For western blots, 5 ml of crude liver homogenate, each containing 2.9 mg/ml protein concentration (by Bradford28 assay with appropriate dilution), were mixed with 25 ml of a commercially available sample buffer lithium dodecyl sulphate (Invitrogen Corporation, Carlsbad, California, USA), 60 ml H2O, and 10 ml of 100% 2-mercaptoethanol. Hence the protein concentrations in each sample were identical (0.145 mg/ml). Samples were denatured at 70°C for 10 minutes. Equal volumes of each sample were loaded onto a polyacrylamide gel, and electrophoresis was performed under reducing conditions. Proteins were then transferred to a nitrocellulose membrane and Ponceau S staining was performed to validate equal protein transfers. Membranes were “blocked” using a mixture of milk, bovine serum albumin, and Tween 20. The primary antibodies were diluted in Tris buffered saline, pH 7.4, and detected by chemiluminescence using appropriate horseradish peroxidase conjugated secondary antibodies.

For mdr2, the primary antibody was diluted at a ratio of 1:5000 in Tris buffered saline and incubated for two hours at room temperature. For bsep, the primary antibody was diluted at a ratio of 1:2000 and incubated for two hours at room temperature.

Statistics

Observed and expected intergroup frequencies of non-parametric data were compared using the χ2 method. Means of parametric data sets were compared using an independent sample Student’s t test; confidence intervals were 5% and 95%. A p value of less than 0.05 was considered to be statistically significant. Correlations were determined using linear regression analysis. Values are expressed as mean (SEM).

RESULTS

In vitro HMGR activity, hepatic cholesterol stores, and plasma cholesterol levels

Mean weight gain over the experimental time frame (3.5 (1.5) g) and food consumption (3 (1) g/day) were similar in all groups. There was no mortality on diet alone or in the treatment groups, and all animals remained healthy. Figure 2 shows that the inhibitors downregulated the rate limiting enzyme in cholesterol biosynthesis in hepatic microsomal fractions, as inferred by the in vitro HMGR assay.
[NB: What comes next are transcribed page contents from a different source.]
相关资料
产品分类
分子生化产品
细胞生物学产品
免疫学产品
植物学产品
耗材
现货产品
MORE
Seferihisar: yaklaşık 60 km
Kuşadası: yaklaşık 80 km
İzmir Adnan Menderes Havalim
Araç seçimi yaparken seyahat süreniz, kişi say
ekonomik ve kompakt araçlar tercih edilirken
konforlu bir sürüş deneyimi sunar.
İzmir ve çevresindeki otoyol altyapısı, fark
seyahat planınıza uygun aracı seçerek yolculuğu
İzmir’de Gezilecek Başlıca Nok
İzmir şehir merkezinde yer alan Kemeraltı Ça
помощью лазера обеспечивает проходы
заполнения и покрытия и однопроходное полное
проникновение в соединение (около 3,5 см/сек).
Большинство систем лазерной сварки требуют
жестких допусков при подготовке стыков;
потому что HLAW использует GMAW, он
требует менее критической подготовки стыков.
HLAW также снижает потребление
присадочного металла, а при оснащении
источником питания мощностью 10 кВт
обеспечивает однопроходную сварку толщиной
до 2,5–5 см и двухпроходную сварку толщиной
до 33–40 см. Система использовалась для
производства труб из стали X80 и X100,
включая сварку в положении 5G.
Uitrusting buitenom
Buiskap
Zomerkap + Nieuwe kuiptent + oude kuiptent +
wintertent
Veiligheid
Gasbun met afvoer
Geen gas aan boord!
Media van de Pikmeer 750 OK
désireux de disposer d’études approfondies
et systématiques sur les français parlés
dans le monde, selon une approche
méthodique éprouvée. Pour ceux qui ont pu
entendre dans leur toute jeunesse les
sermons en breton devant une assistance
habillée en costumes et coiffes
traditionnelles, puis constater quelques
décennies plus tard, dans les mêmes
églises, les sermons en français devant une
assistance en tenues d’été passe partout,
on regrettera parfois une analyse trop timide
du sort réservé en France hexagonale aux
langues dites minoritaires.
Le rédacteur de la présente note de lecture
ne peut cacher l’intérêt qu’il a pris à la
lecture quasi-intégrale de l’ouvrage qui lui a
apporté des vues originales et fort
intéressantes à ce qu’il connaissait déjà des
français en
As listed in table 1, this effect was associated with a marked decrease in total hepatic cholesterol concentrations, albeit in a much more marked fashion with Ro (41% and 76% of controls in the Ro and Tu groups, respectively). Neither Ro nor Tu however induced a significant decrease in hepatic free cholesterol concentration (69% and 94% of controls, respectively), as evidenced by decreases in the esterified/free cholesterol ratios. Although a trend was apparent, no significant differences in plasma total cholesterol between inhibitor groups (152 (6) mg/dl (Ro) 158 (6) mg/dl (Tu)) and controls (165 (7) mg/dl) were found (56 days).

Table 1

Influence of inhibitors of cholesterol synthesis on hepatic cholesterol concentrations and esterified to free cholesterol ratio*

Figure 2

Hepatic microsomal 3-hydroxy-3-methylglutaryl-CoA reductase (HMGR) activities assayed ex vivo. Inhibitors significantly reduced activity uniformly compared with controls. In the case of the Ro 48-8071 agent, escalations in dose did not produce a proportionately greater degree of HMGR inhibition. In contrast, Tu 2208 60 achieved an approximately twofold reduction in HMGR activity compared with Tu 30, Ro 30, and Ro 100. Bars indicate means; *p<0.05 compared with controls (lithogenic diet (LD) alone).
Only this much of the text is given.